**Problem**
Your answer must be the data repeated exactly, with no pictures in it.

**Data excerpt**

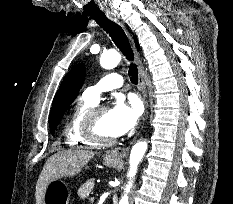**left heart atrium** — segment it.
<instances>
[{"label": "left heart atrium", "mask_w": 233, "mask_h": 204, "mask_svg": "<svg viewBox=\"0 0 233 204\" xmlns=\"http://www.w3.org/2000/svg\"><path fill=\"white\" fill-rule=\"evenodd\" d=\"M140 114L141 107L136 100H130L129 102L118 100L109 111L114 134L121 136L133 129Z\"/></svg>", "instance_id": "39dd6f15"}]
</instances>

**Answer to this task**
**left heart atrium** — segment it.
<instances>
[{"label": "left heart atrium", "mask_w": 233, "mask_h": 204, "mask_svg": "<svg viewBox=\"0 0 233 204\" xmlns=\"http://www.w3.org/2000/svg\"><path fill=\"white\" fill-rule=\"evenodd\" d=\"M140 114L141 107L136 100H130L129 102L118 100L109 111L114 134L121 136L133 129Z\"/></svg>", "instance_id": "39dd6f15"}]
</instances>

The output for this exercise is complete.